Below are the records; copy every line in them that holds the string "panel".
=======
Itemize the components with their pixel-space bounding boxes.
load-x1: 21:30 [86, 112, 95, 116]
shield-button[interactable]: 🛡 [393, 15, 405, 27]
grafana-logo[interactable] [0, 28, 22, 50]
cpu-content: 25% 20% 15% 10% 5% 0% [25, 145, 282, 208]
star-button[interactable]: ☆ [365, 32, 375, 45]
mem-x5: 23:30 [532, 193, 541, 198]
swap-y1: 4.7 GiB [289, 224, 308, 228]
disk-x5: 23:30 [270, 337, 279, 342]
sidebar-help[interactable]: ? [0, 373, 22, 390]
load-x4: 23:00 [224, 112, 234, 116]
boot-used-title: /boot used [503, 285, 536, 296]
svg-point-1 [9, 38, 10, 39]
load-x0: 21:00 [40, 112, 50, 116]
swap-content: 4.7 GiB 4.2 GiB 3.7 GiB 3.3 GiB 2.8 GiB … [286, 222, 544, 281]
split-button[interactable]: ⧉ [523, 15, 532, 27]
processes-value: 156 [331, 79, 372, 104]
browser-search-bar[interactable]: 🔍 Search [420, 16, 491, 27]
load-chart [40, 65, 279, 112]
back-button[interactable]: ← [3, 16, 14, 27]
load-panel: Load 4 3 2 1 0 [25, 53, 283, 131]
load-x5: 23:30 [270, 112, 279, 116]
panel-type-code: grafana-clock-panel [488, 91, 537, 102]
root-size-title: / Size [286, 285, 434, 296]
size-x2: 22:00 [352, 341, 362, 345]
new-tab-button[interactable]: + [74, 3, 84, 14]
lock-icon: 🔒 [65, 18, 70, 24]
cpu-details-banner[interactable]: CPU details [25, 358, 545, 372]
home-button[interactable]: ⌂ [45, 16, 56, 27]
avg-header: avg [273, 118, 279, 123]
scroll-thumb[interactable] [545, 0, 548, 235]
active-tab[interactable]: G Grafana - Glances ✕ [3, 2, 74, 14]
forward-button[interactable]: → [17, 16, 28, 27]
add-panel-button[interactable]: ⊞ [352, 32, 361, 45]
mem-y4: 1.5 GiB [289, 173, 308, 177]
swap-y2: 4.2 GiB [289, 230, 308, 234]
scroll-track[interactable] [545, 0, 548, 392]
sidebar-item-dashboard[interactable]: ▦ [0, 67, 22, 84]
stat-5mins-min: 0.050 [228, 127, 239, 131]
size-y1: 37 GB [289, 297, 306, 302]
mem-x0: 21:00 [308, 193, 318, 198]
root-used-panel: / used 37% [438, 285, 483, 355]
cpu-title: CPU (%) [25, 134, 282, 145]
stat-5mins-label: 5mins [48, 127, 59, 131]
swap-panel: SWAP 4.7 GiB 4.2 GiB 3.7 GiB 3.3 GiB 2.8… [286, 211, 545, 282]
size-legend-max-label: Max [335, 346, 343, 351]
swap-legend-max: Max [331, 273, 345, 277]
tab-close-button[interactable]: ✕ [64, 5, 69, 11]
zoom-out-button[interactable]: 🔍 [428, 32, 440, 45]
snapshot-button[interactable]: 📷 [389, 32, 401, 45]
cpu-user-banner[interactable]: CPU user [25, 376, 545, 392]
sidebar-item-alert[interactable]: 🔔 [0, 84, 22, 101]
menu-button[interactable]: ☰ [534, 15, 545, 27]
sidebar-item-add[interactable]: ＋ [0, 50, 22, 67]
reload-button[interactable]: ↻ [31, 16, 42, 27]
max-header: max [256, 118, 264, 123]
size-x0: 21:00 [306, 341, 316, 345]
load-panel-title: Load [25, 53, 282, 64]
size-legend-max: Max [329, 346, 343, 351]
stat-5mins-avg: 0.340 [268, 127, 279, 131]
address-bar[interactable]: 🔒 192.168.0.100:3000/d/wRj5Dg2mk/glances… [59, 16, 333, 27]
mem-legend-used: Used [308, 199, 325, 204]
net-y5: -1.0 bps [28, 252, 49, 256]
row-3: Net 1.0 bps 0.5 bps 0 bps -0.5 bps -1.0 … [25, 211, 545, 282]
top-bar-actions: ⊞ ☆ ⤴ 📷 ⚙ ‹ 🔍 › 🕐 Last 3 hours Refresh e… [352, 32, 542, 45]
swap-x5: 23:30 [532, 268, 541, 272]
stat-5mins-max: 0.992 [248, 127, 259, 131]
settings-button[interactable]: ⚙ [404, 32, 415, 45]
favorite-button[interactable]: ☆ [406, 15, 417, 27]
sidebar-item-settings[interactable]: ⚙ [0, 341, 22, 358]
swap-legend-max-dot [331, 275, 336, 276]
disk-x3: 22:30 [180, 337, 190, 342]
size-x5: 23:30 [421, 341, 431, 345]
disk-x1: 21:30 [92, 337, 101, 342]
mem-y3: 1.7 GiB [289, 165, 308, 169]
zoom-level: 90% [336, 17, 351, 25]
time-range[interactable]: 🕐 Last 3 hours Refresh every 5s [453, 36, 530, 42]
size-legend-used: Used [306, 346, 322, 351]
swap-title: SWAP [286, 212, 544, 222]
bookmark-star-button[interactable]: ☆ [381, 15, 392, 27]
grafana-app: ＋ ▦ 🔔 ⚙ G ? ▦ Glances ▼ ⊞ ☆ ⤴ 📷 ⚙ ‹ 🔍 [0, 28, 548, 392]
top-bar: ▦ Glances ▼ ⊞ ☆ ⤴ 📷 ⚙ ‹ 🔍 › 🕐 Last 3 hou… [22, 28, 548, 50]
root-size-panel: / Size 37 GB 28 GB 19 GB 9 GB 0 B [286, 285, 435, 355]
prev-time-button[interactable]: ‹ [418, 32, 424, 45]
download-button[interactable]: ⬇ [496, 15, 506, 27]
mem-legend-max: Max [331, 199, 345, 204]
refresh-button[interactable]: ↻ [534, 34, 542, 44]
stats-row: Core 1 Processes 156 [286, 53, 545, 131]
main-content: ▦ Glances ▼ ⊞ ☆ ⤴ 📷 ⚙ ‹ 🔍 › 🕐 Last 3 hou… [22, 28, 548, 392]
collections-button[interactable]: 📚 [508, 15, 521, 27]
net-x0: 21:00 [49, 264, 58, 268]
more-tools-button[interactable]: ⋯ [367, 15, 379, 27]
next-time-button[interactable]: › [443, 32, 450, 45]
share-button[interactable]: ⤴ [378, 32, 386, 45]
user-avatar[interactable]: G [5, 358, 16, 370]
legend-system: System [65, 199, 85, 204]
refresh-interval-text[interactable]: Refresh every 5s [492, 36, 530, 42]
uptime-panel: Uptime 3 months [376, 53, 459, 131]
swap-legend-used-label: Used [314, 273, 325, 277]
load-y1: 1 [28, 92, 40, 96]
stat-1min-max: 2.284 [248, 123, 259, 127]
=======
▶ [Answer space]:
load-panel: Load 4 3 2 1 0 [25, 53, 283, 131]
panel-type-code: grafana-clock-panel [488, 91, 537, 102]
add-panel-button[interactable]: ⊞ [352, 32, 361, 45]
root-used-panel: / used 37% [438, 285, 483, 355]
swap-panel: SWAP 4.7 GiB 4.2 GiB 3.7 GiB 3.3 GiB 2.8… [286, 211, 545, 282]
load-panel-title: Load [25, 53, 282, 64]
root-size-panel: / Size 37 GB 28 GB 19 GB 9 GB 0 B [286, 285, 435, 355]
uptime-panel: Uptime 3 months [376, 53, 459, 131]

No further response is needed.